(Page-level text extractions)
........

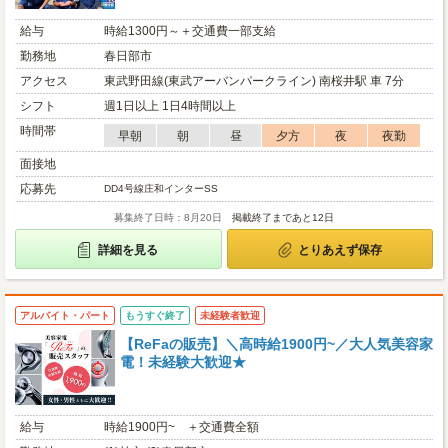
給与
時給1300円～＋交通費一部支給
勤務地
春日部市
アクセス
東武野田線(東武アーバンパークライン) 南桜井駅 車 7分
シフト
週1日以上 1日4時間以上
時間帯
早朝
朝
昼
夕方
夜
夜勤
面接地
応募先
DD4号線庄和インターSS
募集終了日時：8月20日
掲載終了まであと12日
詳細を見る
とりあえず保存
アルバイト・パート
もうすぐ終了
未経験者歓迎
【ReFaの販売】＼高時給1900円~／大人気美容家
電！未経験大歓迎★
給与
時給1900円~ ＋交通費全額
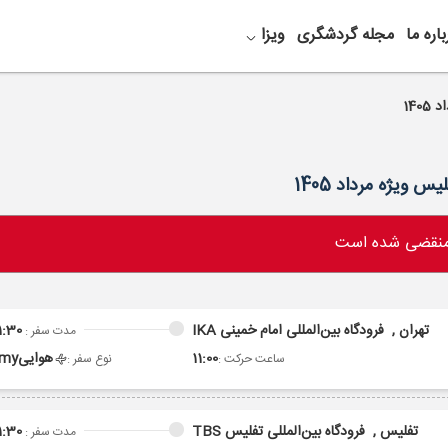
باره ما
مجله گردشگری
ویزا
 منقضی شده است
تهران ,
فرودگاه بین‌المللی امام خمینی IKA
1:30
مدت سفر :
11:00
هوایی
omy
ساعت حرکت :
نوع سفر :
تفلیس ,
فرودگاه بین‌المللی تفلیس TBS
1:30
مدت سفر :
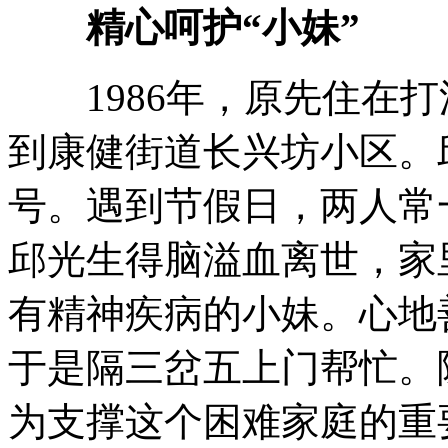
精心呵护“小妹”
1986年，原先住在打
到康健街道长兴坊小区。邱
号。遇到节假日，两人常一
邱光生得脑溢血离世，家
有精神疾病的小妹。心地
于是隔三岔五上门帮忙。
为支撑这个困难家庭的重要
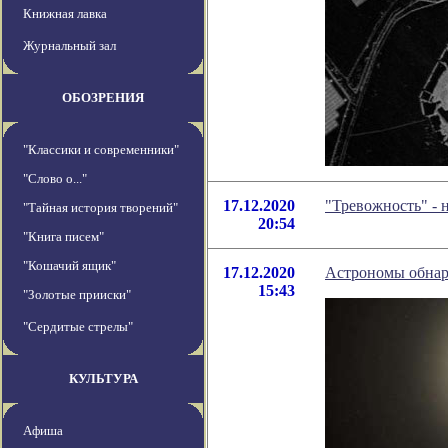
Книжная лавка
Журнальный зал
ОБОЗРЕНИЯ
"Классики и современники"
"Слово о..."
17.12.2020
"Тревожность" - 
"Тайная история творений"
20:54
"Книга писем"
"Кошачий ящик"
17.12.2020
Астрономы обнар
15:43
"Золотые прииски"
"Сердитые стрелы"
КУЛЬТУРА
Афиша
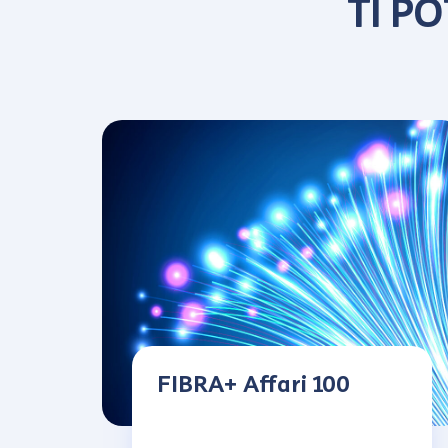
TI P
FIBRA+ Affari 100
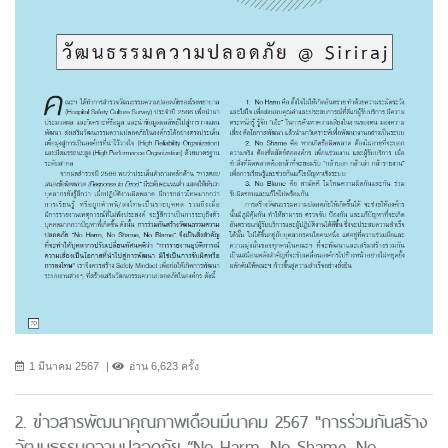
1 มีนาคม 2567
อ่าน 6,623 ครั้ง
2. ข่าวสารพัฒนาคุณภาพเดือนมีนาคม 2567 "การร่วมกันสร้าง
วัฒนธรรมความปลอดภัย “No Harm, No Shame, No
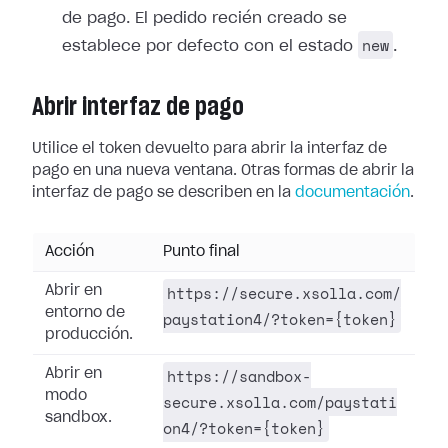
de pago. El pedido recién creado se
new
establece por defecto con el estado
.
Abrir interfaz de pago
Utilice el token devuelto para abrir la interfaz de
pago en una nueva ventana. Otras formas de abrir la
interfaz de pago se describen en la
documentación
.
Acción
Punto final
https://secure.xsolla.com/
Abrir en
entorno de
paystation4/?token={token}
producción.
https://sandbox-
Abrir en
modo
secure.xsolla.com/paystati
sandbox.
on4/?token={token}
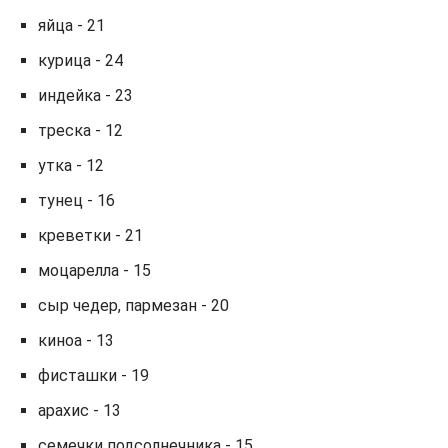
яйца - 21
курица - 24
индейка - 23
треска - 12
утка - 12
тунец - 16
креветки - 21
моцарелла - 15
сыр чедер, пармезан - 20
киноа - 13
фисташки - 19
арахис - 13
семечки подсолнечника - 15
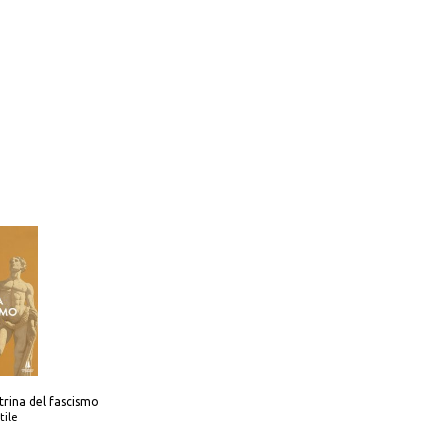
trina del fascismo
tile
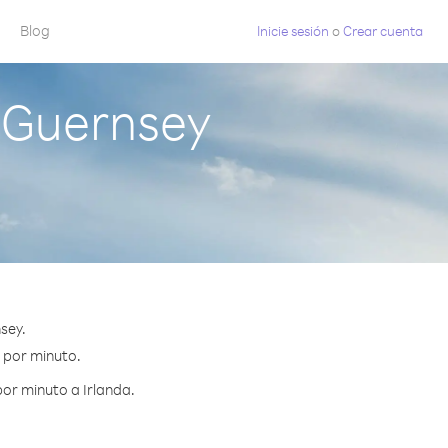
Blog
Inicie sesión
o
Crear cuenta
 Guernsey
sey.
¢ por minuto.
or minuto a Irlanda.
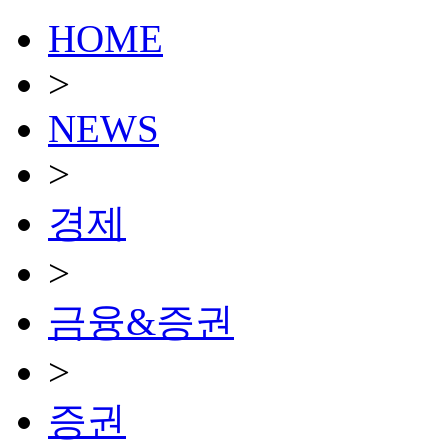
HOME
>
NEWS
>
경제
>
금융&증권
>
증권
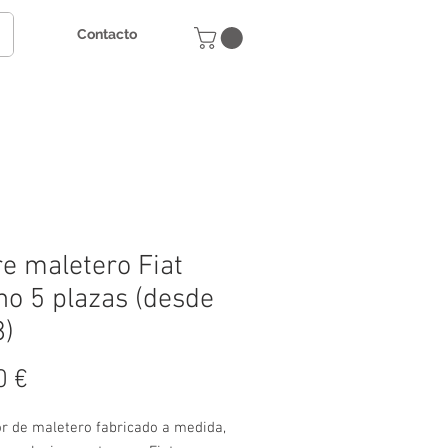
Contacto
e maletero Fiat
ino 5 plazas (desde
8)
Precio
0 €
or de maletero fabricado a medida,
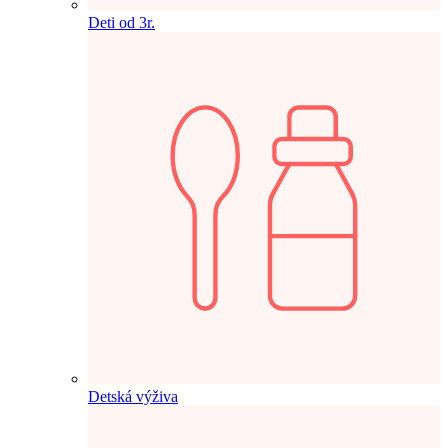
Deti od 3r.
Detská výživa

........

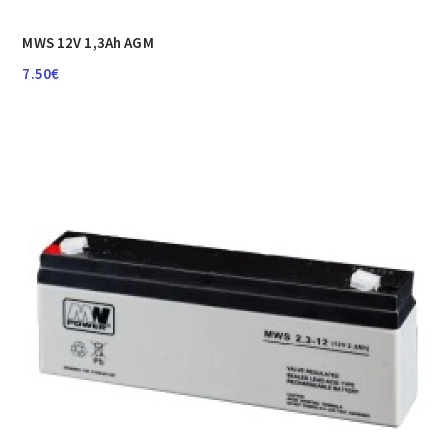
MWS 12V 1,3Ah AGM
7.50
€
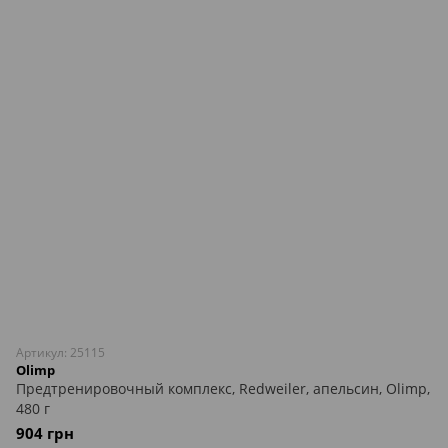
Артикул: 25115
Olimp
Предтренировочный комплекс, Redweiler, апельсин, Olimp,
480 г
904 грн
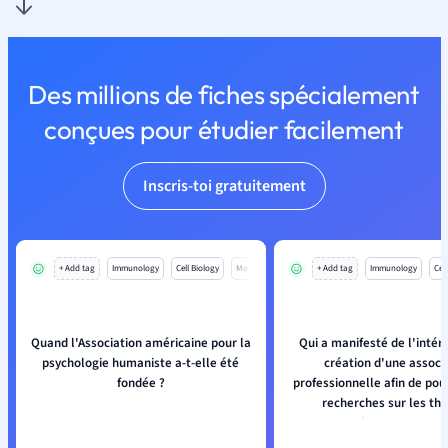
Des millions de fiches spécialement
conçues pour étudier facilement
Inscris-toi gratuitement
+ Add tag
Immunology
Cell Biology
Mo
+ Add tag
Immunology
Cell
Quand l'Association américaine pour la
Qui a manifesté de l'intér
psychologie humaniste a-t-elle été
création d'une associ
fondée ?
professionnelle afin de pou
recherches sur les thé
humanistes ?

........

- [Assigned task]
Where the word "xsolla" occurs in a line of the records, copy that line.

- [Task solution]
https://secure.xsolla.com/
secure.xsolla.com/paystati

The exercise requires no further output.